The median is particularly useful when dealing with skewed distributions or when extreme values are present. It provides a measure of the central tendency that is robust against outliers. For example, the median can be used to represent the typical salary in a company where a few extremely high salaries could skew the mean.

Mode:
The mode is the value that occurs most frequently in a dataset. It represents the most common or popular value. Unlike the mean and median, the mode can be applied to both numerical and categorical data.
The mode is commonly used to describe the central tendency of categorical or discrete datasets. For example, in a survey where respondents select their favorite color from a list of options, the mode would represent the most frequently chosen color.

In [1]:
import numpy as np
from statistics import mean

In [2]:
heights = [178, 177, 176, 177, 178.2, 178, 175, 179, 180, 175, 178.9, 176.2, 177, 172.5, 178, 176.5]


In [3]:
mean_height = np.mean(heights)
print("Mean height:", mean_height)


Mean height: 177.01875


In [5]:
median_height = np.median(heights)
print("Median height:", median_height)


Median height: 177.0


In [16]:
from statistics import mode
try:
    mode_height = mode(heights)
    print("Mode height:", mode_height)
except StatisticsError:
    print("No unique mode found.")

Mode height: 178


Q 4. Find the standard deviation for the given data:

In [23]:
import numpy as np

In [24]:
heights = [178, 177, 176, 177, 178.2, 178, 175, 179, 180, 175, 178.9, 176.2, 177, 172.5, 178, 176.5]
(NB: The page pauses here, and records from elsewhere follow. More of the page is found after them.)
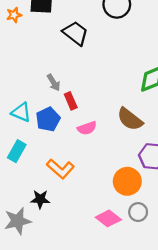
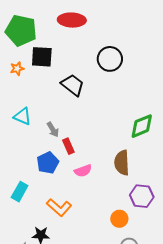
cyan triangle: (21, 112) -> (22, 116), moved
brown semicircle: (130, 119) -> (122, 163), turned 50
orange circle: (127, 181) -> (119, 219), size x0.7

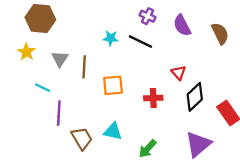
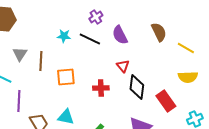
purple cross: (148, 16) -> (96, 17), turned 32
purple semicircle: (182, 25) -> (120, 35), moved
black diamond: (195, 97) -> (137, 87), turned -40

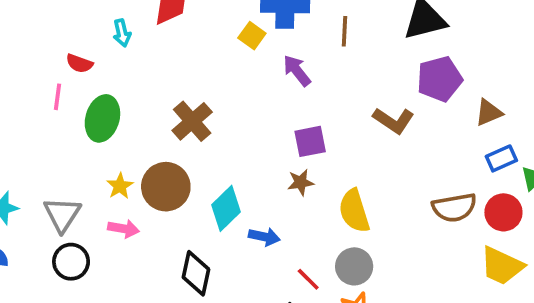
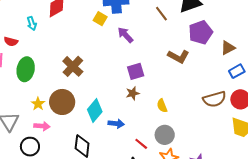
brown line: (345, 31) -> (161, 14), moved, turned -35
yellow semicircle: (354, 211) -> (162, 106), size x0.6
black circle: (71, 262) -> (30, 147), moved

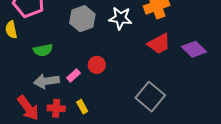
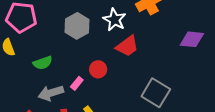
white star: (120, 18) -> (115, 20), turned 30
red trapezoid: (159, 44) -> (127, 46), moved
purple diamond: (194, 49) -> (192, 39), turned -30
std_height = np.std(heights)
print("Standard deviation:", std_height)


Standard deviation: 1.7885814036548633


Q 5. Measures of dispersion, such as range, variance, and standard deviation, are used to describe the spread or variability of a dataset. They provide information about how the values in the dataset are spread out from the central tendency measures (such as mean or median).

Example:- 

In [25]:
import numpy as np

data = [12, 14, 15, 17, 20, 21, 22, 23, 24, 26]

# Range
data_range = np.ptp(data)
print("Range:", data_range)


Range: 14


In [27]:
# Variance
data_variance = np.var(data)
print("Variance:", data_variance)


Variance: 19.639999999999997


In [28]:
# Standard deviation
data_std = np.std(data)
print("Standard deviation:", data_std)


Standard deviation: 4.431703961232067


Q 6. A Venn diagram is a graphical representation that uses overlapping circles or other shapes to illustrate the logical relationships between different sets of items. 

The primary purpose of a Venn diagram is to visually illustrate set relationships, such as:

Intersection: The overlapping region(s) of the circles represent elements that are common to both sets. It shows the items that belong to both sets simultaneously.

Union: The entire area within the circles represents the combination of all elements from all sets. It shows all the items that belong to at least one of the sets.

Disjoint sets: If the circles do not overlap, it indicates that the sets have no elements in common. They are completely separate or disjoint.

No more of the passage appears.